The only problem I have is with ticket class. My guess is people with higher ticket class might have a higher social status, thus being prioritized. Or it might be the ticket class reflects access to lifeboats.
Let’s fit the model one more time with these variables
titanic.lr <- glm(formula=as.factor(Survived)~as.factor(Pclass)+as.factor(Sex)+Age+SibSp,data=train,family='binomial')
summary(titanic.lr)
##
## Call:
## glm(formula = as.factor(Survived) ~ as.factor(Pclass) + as.factor(Sex) +
## Age + SibSp, family = "binomial", data = train)
##
## Deviance Residuals:
## Min 1Q Median 3Q Max
## -2.7876 -0.6417 -0.3864 0.6261 2.4539
##
## Coefficients:
## Estimate Std. Error z value Pr(>|z|)
## (Intercept) 4.334201 0.450700 9.617 < 2e-16 ***
## as.factor(Pclass)2 -1.414360 0.284727 -4.967 6.78e-07 ***
## as.factor(Pclass)3 -2.652618 0.285832 -9.280 < 2e-16 ***
## as.factor(Sex)male -2.627679 0.214771 -12.235 < 2e-16 ***
## Age -0.044760 0.008225 -5.442 5.27e-08 ***
## SibSp -0.380190 0.121516 -3.129 0.00176 **
## ---
## Signif. codes: 0 '***' 0.001 '**' 0.01 '*' 0.05 '.' 0.1 ' ' 1
##
## (Dispersion parameter for binomial family taken to be 1)
##
## Null deviance: 964.52 on 713 degrees of freedom
## Residual deviance: 636.56 on 708 degrees of freedom
## AIC: 648.56
##
## Number of Fisher Scoring iterations: 5
All the variables have low p-value, with high significance values. I believe this is the best model for logistic regression.
4 Prediction
Let’s push the test data through this model
prob <- predict(titanic.lr,newdata=test,type="response")

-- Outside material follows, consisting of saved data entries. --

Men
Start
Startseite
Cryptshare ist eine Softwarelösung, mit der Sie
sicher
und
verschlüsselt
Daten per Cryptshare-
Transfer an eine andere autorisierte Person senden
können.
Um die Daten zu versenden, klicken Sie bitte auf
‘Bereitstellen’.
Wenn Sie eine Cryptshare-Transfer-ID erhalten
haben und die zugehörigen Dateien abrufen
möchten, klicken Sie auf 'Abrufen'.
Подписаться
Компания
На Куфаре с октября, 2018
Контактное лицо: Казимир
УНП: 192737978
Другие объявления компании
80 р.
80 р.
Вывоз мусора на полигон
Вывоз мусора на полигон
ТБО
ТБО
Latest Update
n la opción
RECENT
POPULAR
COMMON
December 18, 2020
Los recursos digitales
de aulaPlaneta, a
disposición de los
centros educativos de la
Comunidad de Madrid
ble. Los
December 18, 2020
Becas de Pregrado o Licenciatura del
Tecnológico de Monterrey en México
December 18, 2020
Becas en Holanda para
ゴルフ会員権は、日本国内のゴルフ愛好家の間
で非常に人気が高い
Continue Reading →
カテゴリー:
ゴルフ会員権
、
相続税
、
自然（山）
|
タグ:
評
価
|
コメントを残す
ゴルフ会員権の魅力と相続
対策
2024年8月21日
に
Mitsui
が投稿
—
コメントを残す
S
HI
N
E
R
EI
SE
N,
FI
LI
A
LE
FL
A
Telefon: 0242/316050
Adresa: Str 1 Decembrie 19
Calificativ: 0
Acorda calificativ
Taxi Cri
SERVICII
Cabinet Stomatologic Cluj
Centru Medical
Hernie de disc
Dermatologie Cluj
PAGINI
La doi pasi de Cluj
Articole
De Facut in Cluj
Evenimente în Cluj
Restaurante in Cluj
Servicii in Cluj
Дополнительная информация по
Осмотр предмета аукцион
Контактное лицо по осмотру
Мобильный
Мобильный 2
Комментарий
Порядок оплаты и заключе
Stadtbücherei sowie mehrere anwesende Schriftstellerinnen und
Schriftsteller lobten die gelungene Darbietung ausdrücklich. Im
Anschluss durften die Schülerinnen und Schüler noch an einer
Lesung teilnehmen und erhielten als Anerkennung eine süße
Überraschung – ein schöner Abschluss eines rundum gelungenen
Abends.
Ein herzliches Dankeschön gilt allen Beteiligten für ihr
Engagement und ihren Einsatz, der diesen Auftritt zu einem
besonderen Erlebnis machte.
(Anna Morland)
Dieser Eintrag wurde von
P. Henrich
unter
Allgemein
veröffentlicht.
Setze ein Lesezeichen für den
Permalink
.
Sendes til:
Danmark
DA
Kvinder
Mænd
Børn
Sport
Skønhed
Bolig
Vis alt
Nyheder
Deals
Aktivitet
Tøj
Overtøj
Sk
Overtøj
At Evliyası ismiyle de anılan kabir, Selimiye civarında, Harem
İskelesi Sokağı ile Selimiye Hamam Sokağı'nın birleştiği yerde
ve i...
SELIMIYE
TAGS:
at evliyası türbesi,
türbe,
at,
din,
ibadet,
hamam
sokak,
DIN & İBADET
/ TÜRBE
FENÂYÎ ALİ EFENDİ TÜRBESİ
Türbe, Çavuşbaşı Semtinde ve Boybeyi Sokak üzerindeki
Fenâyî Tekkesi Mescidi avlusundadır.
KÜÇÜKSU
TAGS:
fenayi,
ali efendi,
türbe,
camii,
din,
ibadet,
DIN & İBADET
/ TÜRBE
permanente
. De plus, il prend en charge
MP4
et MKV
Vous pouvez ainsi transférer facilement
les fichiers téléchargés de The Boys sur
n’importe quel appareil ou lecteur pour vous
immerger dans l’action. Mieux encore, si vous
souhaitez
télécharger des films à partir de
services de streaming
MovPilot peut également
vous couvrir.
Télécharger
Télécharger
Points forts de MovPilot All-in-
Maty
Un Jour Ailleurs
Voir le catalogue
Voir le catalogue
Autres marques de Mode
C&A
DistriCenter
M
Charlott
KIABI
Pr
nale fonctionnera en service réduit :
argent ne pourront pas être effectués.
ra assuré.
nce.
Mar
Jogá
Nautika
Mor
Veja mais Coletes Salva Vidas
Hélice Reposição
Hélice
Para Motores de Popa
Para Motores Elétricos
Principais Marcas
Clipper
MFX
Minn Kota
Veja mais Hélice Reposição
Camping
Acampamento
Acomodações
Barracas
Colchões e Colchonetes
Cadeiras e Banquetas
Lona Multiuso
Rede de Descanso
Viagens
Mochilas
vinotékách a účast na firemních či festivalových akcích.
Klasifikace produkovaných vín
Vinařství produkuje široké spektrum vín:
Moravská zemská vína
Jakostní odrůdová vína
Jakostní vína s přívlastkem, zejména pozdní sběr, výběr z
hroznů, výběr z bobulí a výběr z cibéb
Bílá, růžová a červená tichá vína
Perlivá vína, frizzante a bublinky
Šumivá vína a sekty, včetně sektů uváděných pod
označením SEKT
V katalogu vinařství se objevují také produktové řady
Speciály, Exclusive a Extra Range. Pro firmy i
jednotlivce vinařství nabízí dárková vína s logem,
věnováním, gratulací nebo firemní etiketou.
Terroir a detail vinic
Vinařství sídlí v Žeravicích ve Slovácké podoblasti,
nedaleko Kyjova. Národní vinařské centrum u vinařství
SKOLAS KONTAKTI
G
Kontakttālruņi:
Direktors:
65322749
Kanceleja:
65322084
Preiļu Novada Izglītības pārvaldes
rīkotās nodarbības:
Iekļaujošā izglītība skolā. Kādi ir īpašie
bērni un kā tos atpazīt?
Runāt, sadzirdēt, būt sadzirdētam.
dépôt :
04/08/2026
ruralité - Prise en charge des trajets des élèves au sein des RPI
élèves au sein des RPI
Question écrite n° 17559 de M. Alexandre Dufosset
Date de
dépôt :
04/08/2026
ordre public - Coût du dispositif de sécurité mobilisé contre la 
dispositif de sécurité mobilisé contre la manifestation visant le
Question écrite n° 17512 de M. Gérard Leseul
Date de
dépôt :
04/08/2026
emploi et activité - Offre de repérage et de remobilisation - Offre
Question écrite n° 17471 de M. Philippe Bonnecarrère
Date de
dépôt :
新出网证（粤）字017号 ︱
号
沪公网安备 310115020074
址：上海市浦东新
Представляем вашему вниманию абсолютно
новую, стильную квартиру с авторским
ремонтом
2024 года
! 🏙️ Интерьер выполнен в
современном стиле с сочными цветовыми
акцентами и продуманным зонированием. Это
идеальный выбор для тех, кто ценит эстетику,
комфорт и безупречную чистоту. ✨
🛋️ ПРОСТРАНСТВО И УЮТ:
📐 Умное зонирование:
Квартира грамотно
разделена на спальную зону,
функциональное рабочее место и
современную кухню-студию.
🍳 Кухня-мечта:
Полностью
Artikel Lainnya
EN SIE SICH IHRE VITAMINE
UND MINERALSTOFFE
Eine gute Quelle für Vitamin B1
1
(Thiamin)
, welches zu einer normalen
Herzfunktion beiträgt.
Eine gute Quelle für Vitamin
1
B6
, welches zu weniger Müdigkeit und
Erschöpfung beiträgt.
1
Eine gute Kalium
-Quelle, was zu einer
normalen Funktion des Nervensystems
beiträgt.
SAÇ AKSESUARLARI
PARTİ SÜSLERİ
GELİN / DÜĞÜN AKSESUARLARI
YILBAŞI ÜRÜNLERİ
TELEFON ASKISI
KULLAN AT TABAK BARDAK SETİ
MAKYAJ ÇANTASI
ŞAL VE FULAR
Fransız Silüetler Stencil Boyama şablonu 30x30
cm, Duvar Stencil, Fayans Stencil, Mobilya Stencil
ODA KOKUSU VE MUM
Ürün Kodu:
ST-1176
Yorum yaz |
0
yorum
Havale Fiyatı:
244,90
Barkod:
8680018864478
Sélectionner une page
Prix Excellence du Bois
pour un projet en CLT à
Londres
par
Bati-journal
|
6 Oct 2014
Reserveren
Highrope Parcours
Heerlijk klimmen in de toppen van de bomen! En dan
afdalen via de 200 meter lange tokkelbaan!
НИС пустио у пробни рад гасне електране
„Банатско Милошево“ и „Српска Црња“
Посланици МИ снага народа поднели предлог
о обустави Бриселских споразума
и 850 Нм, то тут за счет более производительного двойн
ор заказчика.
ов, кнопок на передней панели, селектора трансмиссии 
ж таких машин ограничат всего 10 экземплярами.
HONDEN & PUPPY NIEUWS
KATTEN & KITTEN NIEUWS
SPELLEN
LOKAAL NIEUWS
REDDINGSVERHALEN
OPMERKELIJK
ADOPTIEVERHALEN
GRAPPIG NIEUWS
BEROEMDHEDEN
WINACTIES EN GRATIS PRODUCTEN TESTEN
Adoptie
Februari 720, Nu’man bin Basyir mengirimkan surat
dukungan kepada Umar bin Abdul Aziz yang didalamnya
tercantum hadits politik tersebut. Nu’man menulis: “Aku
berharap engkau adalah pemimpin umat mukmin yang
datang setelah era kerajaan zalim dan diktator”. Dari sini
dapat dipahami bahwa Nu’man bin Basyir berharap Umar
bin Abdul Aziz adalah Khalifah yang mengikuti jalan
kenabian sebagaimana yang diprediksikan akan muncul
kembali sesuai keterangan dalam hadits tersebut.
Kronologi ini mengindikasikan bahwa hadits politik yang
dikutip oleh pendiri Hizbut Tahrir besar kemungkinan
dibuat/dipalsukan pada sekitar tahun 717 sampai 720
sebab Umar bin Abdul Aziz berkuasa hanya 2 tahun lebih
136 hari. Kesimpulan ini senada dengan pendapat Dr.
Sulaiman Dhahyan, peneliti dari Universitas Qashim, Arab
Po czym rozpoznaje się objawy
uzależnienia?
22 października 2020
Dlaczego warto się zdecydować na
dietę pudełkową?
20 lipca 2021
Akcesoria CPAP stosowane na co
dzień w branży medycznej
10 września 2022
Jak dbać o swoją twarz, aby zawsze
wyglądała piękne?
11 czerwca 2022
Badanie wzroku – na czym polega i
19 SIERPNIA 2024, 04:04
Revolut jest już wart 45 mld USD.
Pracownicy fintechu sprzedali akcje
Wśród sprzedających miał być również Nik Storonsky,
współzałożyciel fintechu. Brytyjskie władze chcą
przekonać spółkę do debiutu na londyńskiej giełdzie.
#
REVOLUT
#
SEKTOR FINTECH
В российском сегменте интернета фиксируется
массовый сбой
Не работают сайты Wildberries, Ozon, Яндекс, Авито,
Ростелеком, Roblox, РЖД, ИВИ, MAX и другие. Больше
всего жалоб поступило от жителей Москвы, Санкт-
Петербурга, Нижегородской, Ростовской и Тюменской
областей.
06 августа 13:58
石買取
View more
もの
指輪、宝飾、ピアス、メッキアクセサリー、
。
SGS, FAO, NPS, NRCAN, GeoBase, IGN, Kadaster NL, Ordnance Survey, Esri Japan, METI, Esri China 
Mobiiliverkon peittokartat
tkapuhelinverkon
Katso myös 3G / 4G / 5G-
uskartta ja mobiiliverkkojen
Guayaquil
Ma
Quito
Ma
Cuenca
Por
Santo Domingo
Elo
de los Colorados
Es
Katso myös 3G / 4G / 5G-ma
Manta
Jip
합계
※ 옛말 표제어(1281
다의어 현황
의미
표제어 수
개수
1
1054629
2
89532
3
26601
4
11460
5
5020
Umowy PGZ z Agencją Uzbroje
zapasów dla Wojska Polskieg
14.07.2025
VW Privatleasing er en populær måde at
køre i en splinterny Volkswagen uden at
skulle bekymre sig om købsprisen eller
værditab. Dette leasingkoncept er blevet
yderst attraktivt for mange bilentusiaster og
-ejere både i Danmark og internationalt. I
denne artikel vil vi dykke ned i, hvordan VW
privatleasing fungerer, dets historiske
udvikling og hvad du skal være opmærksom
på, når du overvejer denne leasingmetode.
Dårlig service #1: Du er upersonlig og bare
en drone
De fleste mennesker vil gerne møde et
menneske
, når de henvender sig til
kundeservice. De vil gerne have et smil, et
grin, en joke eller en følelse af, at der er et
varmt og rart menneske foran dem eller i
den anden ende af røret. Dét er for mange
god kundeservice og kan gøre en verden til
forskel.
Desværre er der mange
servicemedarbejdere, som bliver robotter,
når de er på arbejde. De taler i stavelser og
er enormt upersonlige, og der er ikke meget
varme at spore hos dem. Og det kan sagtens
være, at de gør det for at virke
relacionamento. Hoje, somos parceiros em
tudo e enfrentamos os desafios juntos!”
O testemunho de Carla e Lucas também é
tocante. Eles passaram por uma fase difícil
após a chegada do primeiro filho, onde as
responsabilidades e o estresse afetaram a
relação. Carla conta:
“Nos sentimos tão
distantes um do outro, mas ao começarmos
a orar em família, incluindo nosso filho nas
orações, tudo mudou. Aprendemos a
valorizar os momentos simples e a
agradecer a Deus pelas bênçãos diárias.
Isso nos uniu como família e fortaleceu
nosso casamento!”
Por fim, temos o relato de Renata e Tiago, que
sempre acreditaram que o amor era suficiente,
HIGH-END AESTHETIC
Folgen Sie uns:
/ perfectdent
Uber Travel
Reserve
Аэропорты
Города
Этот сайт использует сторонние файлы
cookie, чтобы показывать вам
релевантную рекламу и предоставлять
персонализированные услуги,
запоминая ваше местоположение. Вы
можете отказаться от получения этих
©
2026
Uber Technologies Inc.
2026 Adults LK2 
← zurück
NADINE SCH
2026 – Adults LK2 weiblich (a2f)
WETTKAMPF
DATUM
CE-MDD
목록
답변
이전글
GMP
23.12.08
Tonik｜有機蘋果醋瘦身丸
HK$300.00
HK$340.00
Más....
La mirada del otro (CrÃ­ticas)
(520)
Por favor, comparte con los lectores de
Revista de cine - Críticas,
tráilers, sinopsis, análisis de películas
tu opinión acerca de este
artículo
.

prediction <- rep(0,nrow(test))
prediction[prob>0.5] <- 1
solution <- data.frame(PassengerID = test$PassengerId, Survived = prediction)
And write it into a submission file
write.csv(solution, file = 'solution.csv', row.names = F)
head(solution)
## PassengerID Survived
## 1 892 0
## 2 893 0
## 3 894 0
## 4 895 0
## 5 896 1
## 6 897 0
Thank you for reading my report on Logistic Regression to predict Titanic Survivals !!!